The Kempart Loft in Liege is a project born out of a meeting between the architect Daniel Dethier and his client, an avid fan of precision engineering. It is a demonstration of how industrial spaces can be turned into houses without being constrained by bland stereotypes.
"We were fortunate to have a committed and receptive client who was fascinated by precision engineering.” says the designer “This allowed us to apply our research into a loft's reinterpretation, and to integrate a technically advanced architectural object. Our approach was, quite naturally, based on the client's profile rather than the site's historical nature – as it does not present any heritage value whatever. …. Hence, getting off the beaten track and proposing bold aesthetic choices combined with cutting-edge finishings was more difficult in this context than for other types of projects.”
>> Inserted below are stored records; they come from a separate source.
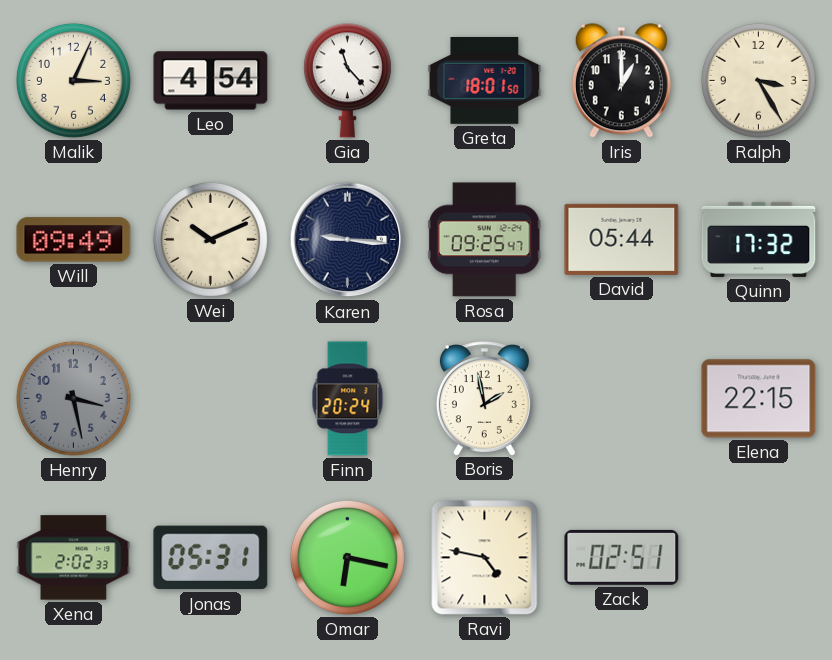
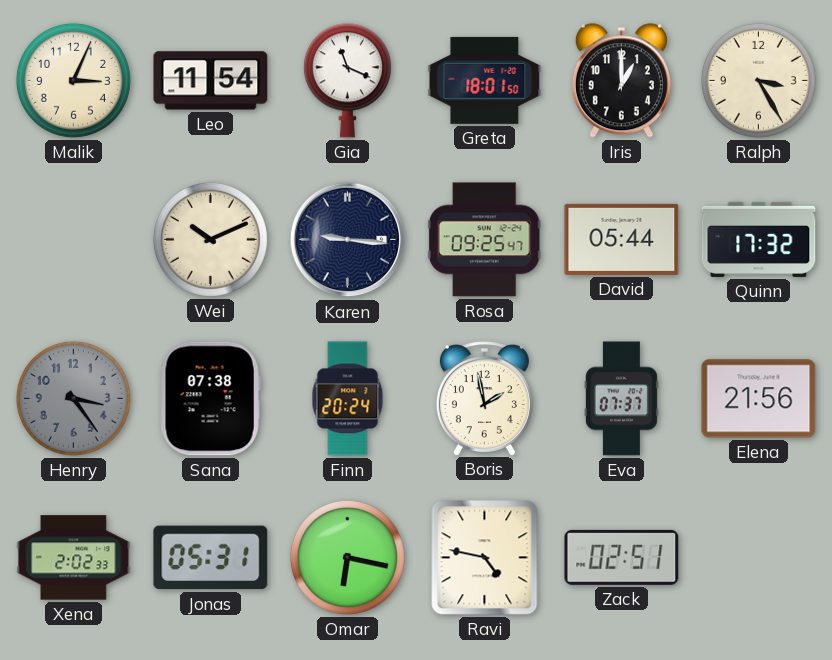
Leo: 4:54 -> 11:54
Gia: 11:23 -> 11:19
Will: 09:49 -> none
Henry: 3:28 -> 3:24
Sana: none -> 07:38
Eva: none -> 07:37
Elena: 22:15 -> 21:56
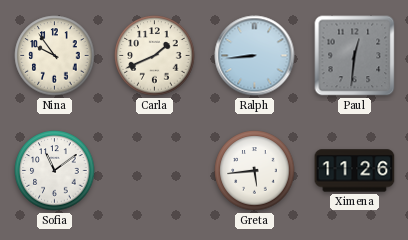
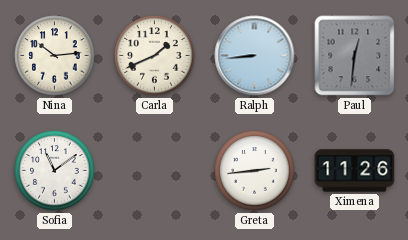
Nina: 9:54 -> 10:14
Greta: 5:44 -> 2:44
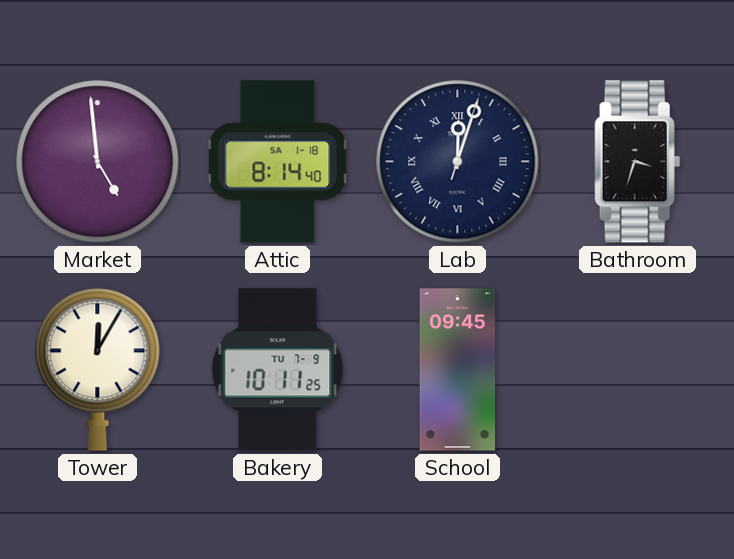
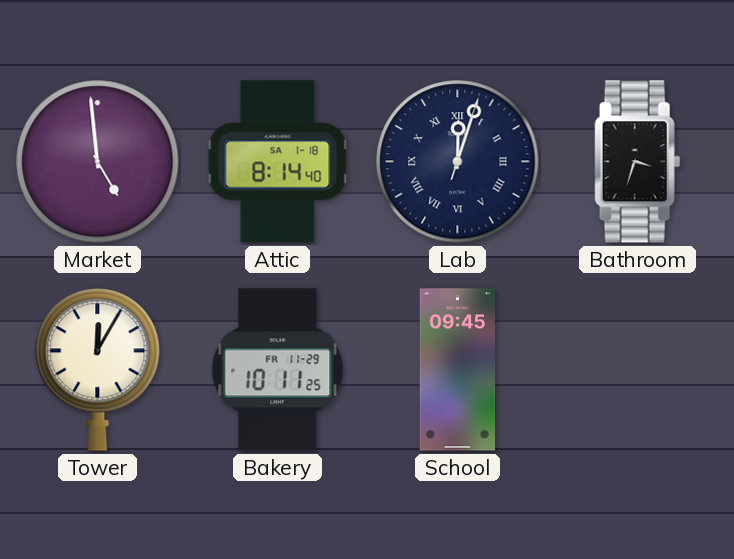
Bakery date: TU 7-9 -> FR 11-29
For the Kempart Loft, the concept was simple: to create a home for a couple with no children in an abandoned former industrial bakery. Beyond the basic technical requirements, the proposal was mainly focused on the spatial and functional layout. The existing space was 'opened' as much as possible by removing the tie rods and strengthening the rafters with metal plates set in the ridge beam.
The resulting 154 sq.m. open-space was organized around an element containing the service areas: two bathrooms, a storage area and the heating and ventilation systems.
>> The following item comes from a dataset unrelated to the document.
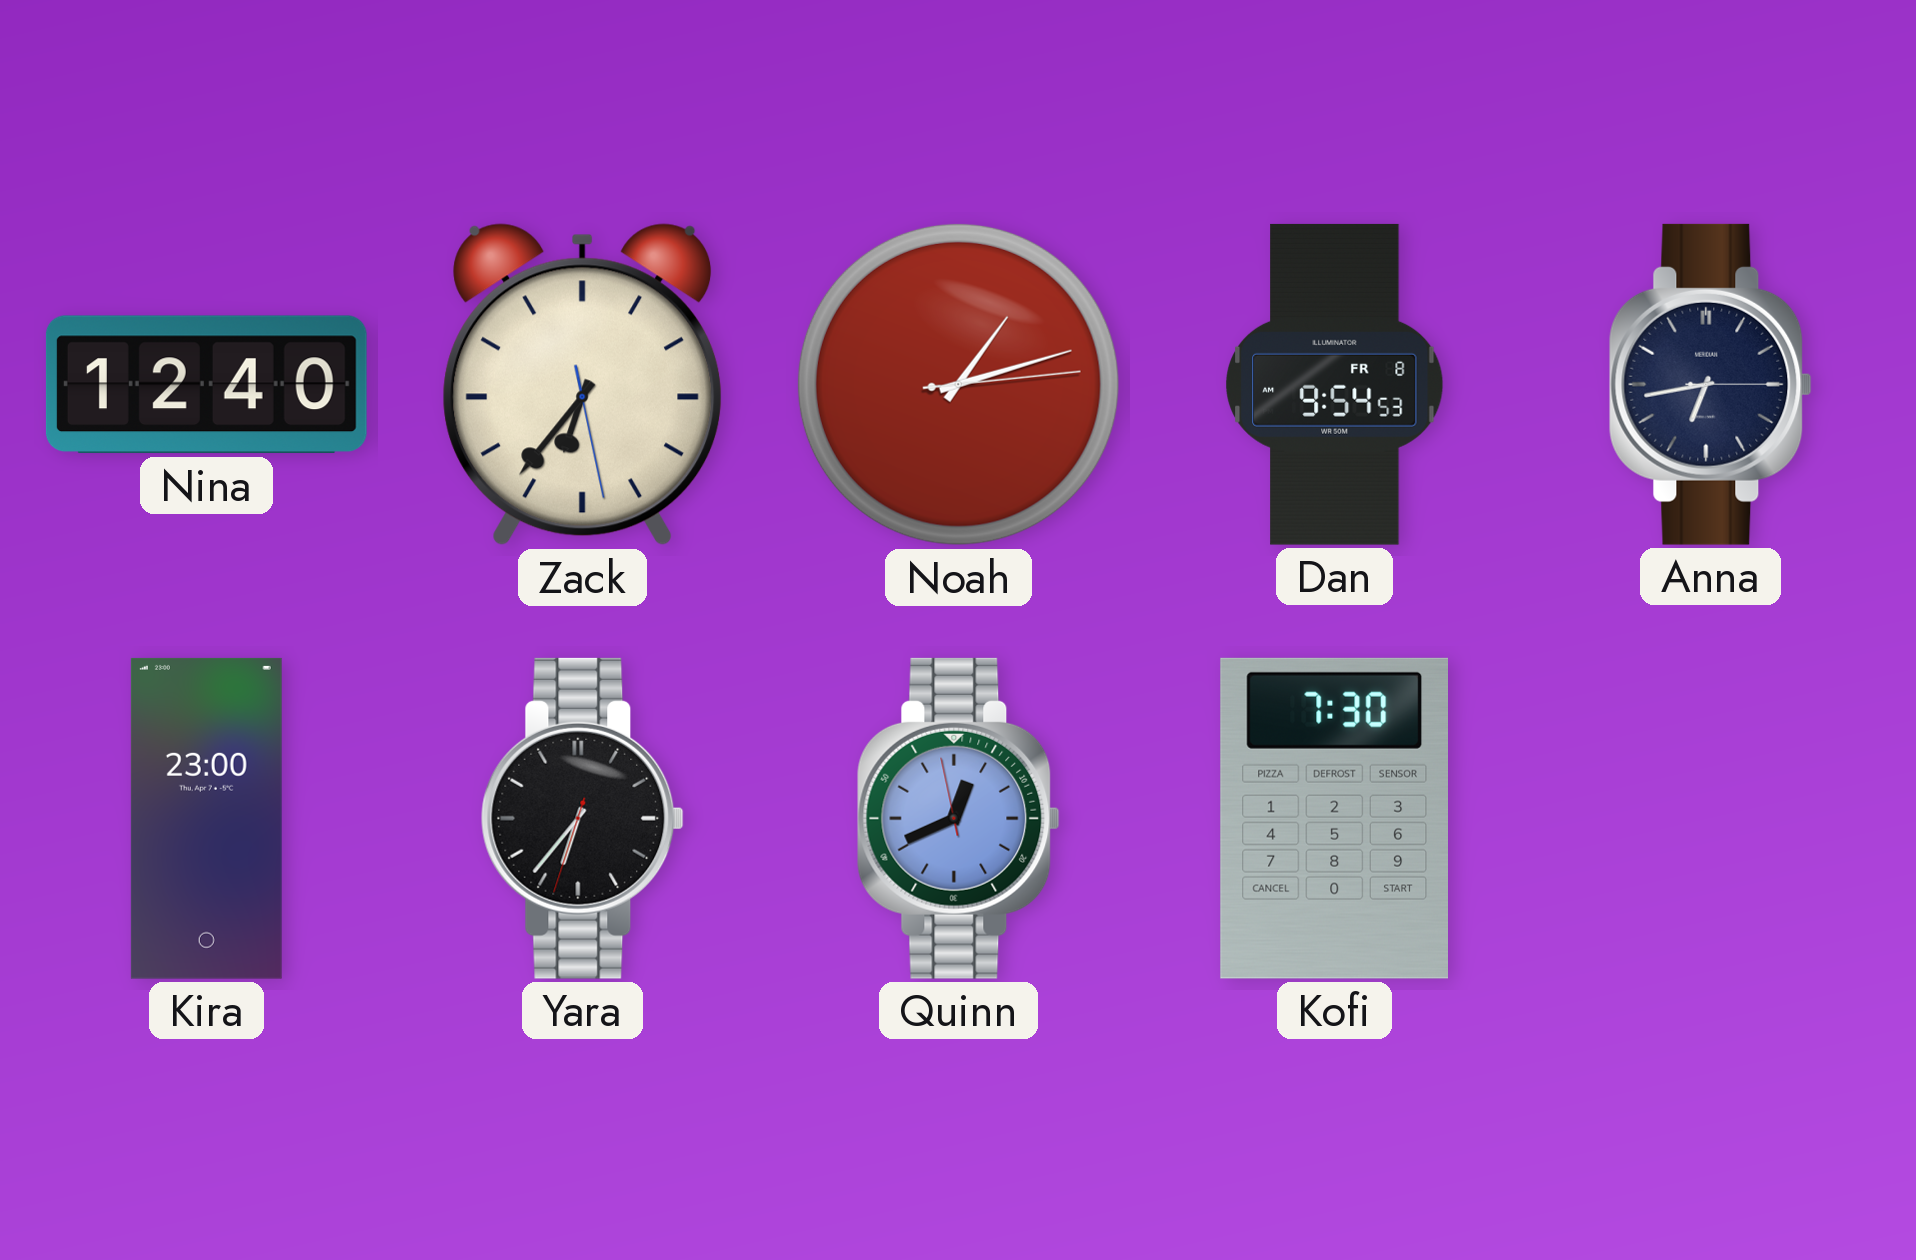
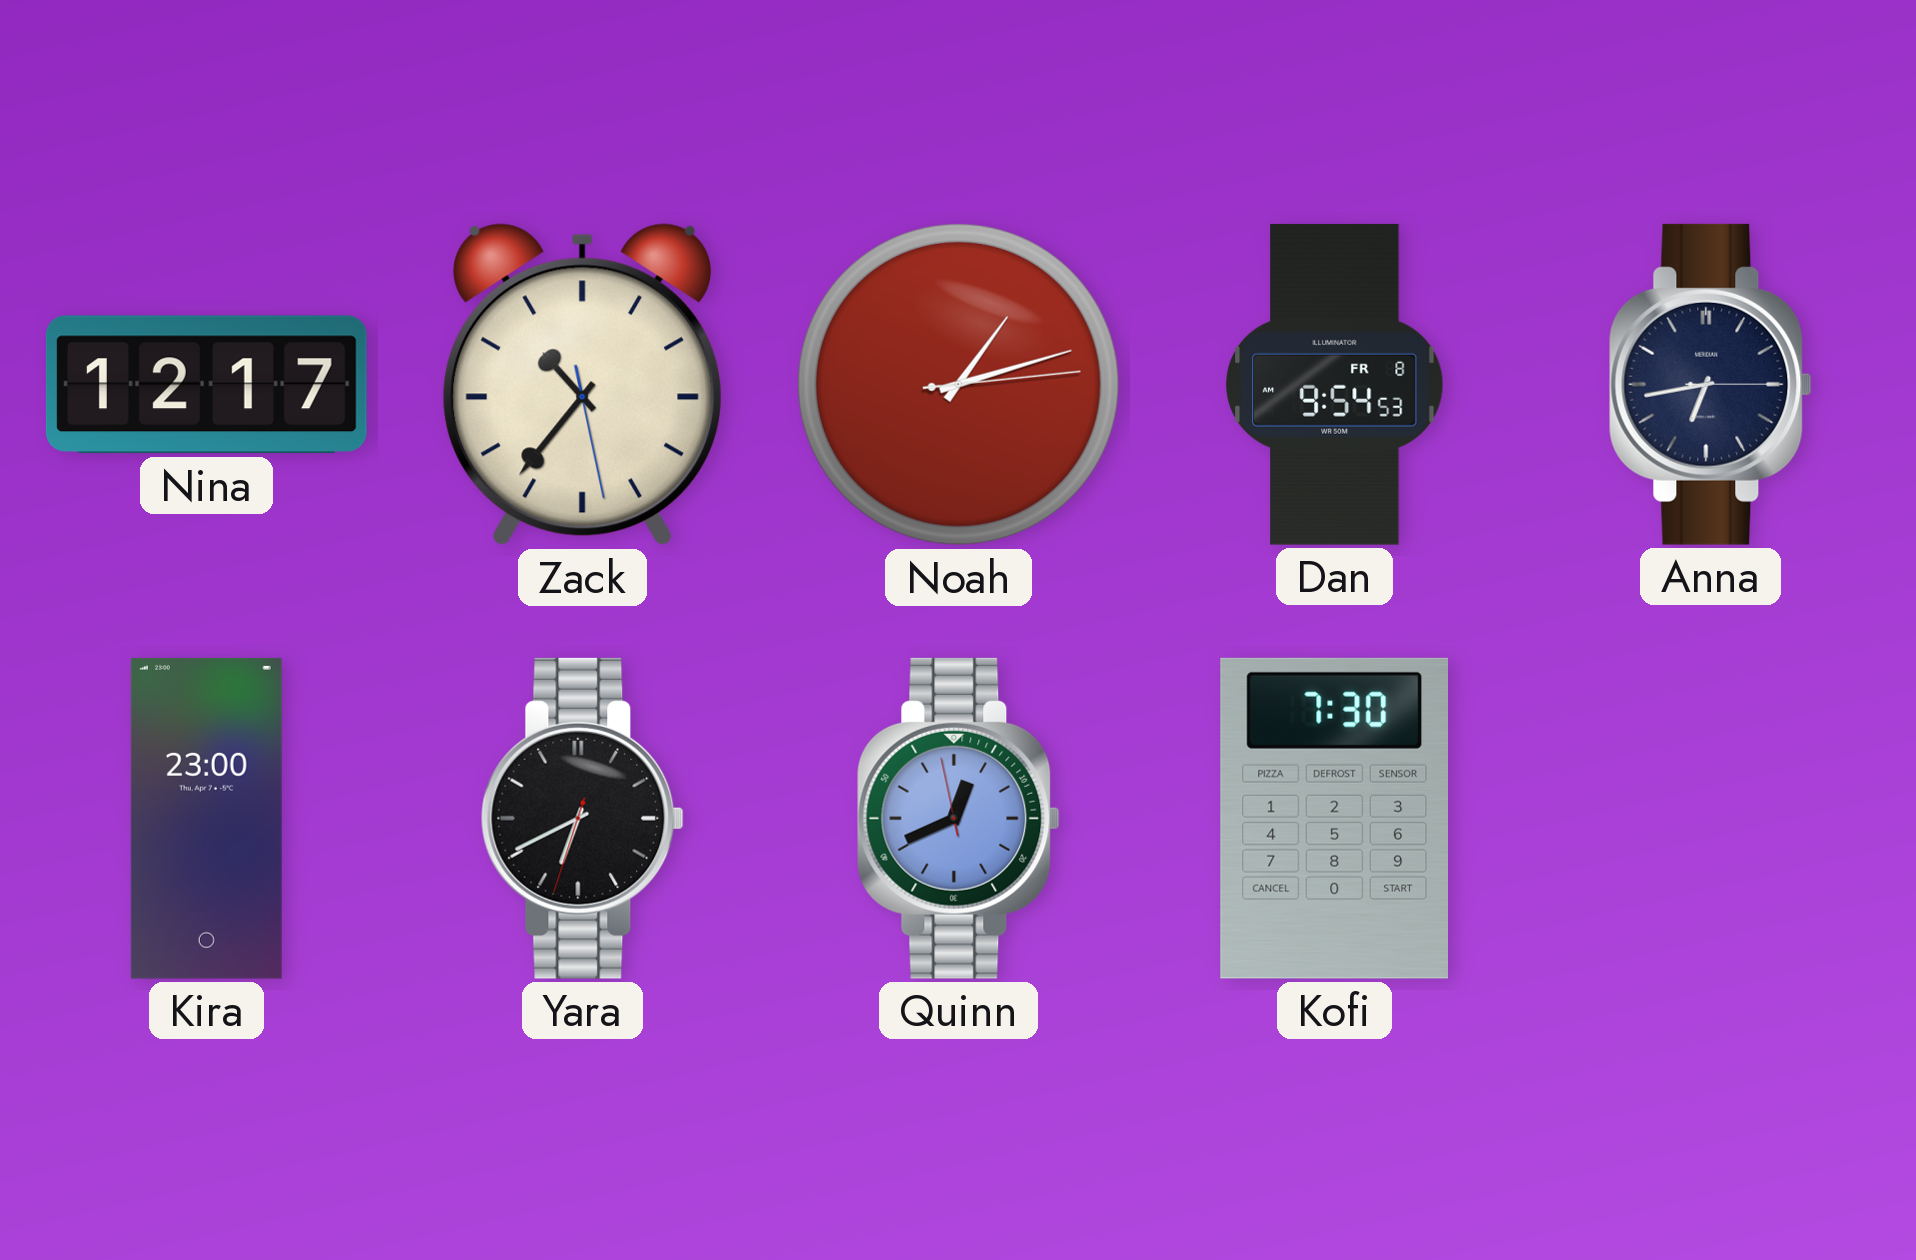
Nina: 12:40 -> 12:17
Zack: 6:36 -> 10:36
Yara: 6:36 -> 6:40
This aluminium clad “organizing element”, is inspired aesthetically by American caravans, the Airstream trailers. The bright colours used for the bathrooms, which can be glimpsed through three porthole windows were designed by the artist Jean Glibert. These elements give energy to the predominantly white interior, to reflect the indirect light and emphasize the brushed aluminium skin of the central unit. The pure lines and the range of colours create a feeling of lightness, enhanced by the simple but high-tech furnishings.